• _Stored data entries_:
════
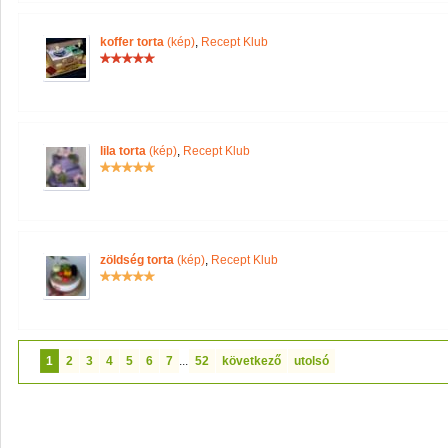
koffer torta
(kép)
,
Recept Klub
lila torta
(kép)
,
Recept Klub
zöldség torta
(kép)
,
Recept Klub
1
2
3
4
5
6
7
...
52
következő
utolsó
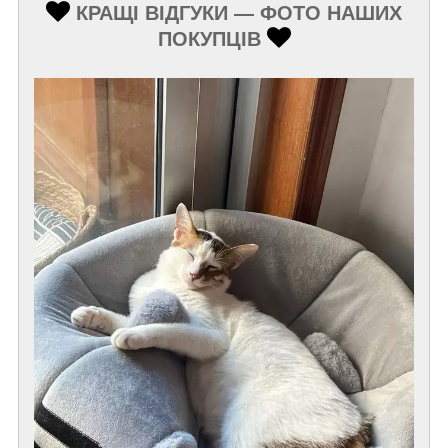
КРАЩІ ВІДГУКИ — ФОТО НАШИХ
ПОКУПЦІВ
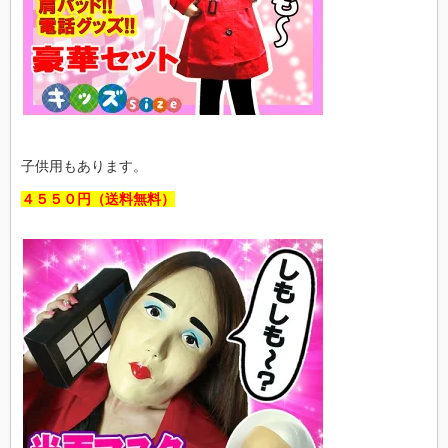
子供用もあります。
４５５０円（送料無料）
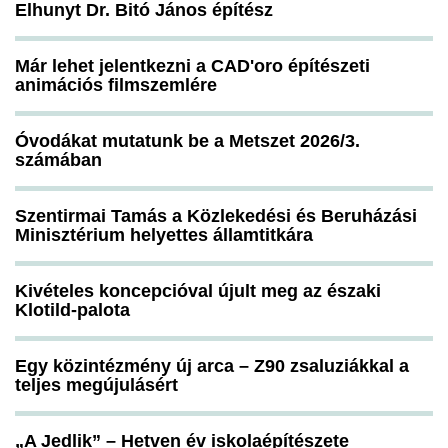
Elhunyt Dr. Bitó János építész
Már lehet jelentkezni a CAD'oro építészeti
animációs filmszemlére
Óvodákat mutatunk be a Metszet 2026/3.
számában
Szentirmai Tamás a Közlekedési és Beruházási
Minisztérium helyettes államtitkára
Kivételes koncepcióval újult meg az északi
Klotild-palota
Egy közintézmény új arca – Z90 zsaluziákkal a
teljes megújulásért
„A Jedlik” – Hetven év iskolaépítészete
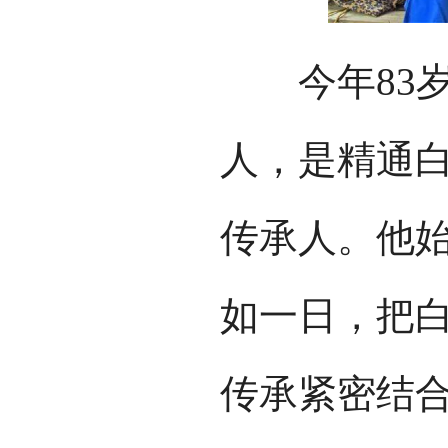
今年83岁
人，是精通白
传承人。他
如一日，把
传承紧密结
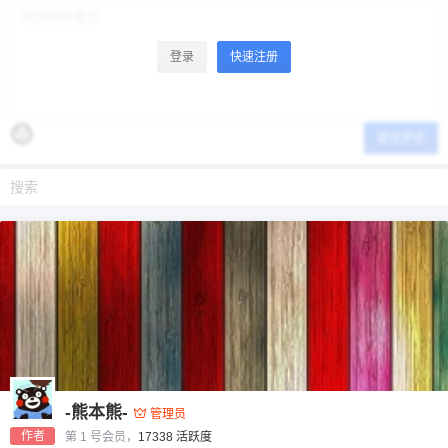
登录
快速注册
提交评论
-熊本熊-
管理员
作者
第 1 号会员，
17338 活跃度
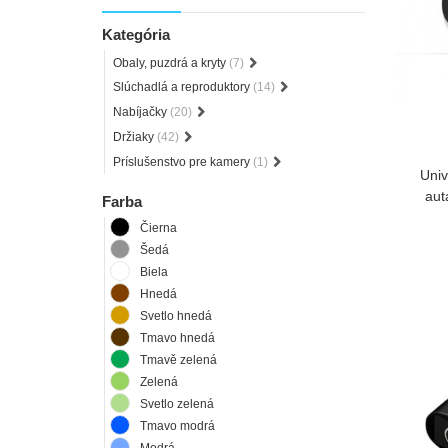
Kategória
Obaly, puzdrá a kryty
(7)
Slúchadlá a reproduktory
(14)
Nabíjačky
(20)
Držiaky
(42)
Príslušenstvo pre kamery
(1)
Univ
aut
Farba
Čierna
Šedá
Biela
Hnedá
Svetlo hnedá
Tmavo hnedá
Tmavě zelená
Zelená
Svetlo zelená
Tmavo modrá
Modrá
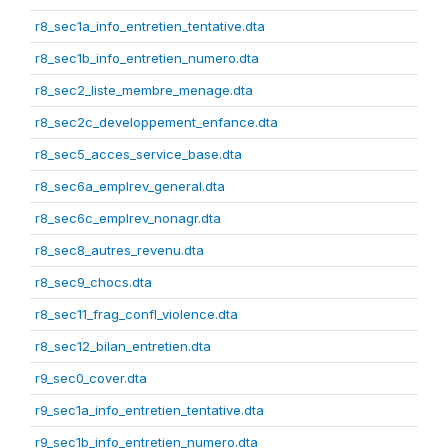
r8_sec1a_info_entretien_tentative.dta
r8_sec1b_info_entretien_numero.dta
r8_sec2_liste_membre_menage.dta
r8_sec2c_developpement_enfance.dta
r8_sec5_acces_service_base.dta
r8_sec6a_emplrev_general.dta
r8_sec6c_emplrev_nonagr.dta
r8_sec8_autres_revenu.dta
r8_sec9_chocs.dta
r8_sec11_frag_confl_violence.dta
r8_sec12_bilan_entretien.dta
r9_sec0_cover.dta
r9_sec1a_info_entretien_tentative.dta
r9_sec1b_info_entretien_numero.dta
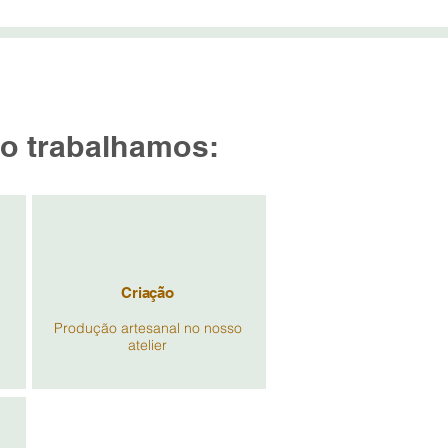
Inscreva-se na New
 nos DETALHES
Insira Seu E-mail
 trabalhamos:
Criação
Produção artesanal no nosso
atelier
════
• _Task description_:
Once the pictures are set aside, restate the remaining data above exactly.

• _Answer to this task_:
koffer torta
(kép)
,
Recept Klub
lila torta
(kép)
,
Recept Klub
zöldség torta
(kép)
,
Recept Klub
1
2
3
4
5
6
7
...
52
következő
utolsó
КРАЩІ ВІДГУКИ — ФОТО НАШИХ
ПОКУПЦІВ
子供用もあります。
４５５０円（送料無料）
Elhunyt Dr. Bitó János építész
Már lehet jelentkezni a CAD'oro építészeti
animációs filmszemlére
Óvodákat mutatunk be a Metszet 2026/3.
számában
Szentirmai Tamás a Közlekedési és Beruházási
Minisztérium helyettes államtitkára
Kivételes koncepcióval újult meg az északi
Klotild-palota
Egy közintézmény új arca – Z90 zsaluziákkal a
teljes megújulásért
„A Jedlik” – Hetven év iskolaépítészete
今年83岁
人，是精通白
传承人。他
如一日，把
传承紧密结
登录
快速注册
提交评论
-熊本熊-
管理员
作者
第 1 号会员，
17338 活跃度
Kategória
Obaly, puzdrá a kryty
(7)
Slúchadlá a reproduktory
(14)
Nabíjačky
(20)
Držiaky
(42)
Príslušenstvo pre kamery
(1)
Univ
aut
Farba
Čierna
Šedá
Biela
Hnedá
Svetlo hnedá
Tmavo hnedá
Tmavě zelená
Zelená
Svetlo zelená
Tmavo modrá
Modrá
r8_sec1a_info_entretien_tentative.dta
r8_sec1b_info_entretien_numero.dta
r8_sec2_liste_membre_menage.dta
r8_sec2c_developpement_enfance.dta
r8_sec5_acces_service_base.dta
r8_sec6a_emplrev_general.dta
r8_sec6c_emplrev_nonagr.dta
r8_sec8_autres_revenu.dta
r8_sec9_chocs.dta
r8_sec11_frag_confl_violence.dta
r8_sec12_bilan_entretien.dta
r9_sec0_cover.dta
r9_sec1a_info_entretien_tentative.dta
r9_sec1b_info_entretien_numero.dta
Inscreva-se na New
 nos DETALHES
Insira Seu E-mail
 trabalhamos:
Criação
Produção artesanal no nosso
atelier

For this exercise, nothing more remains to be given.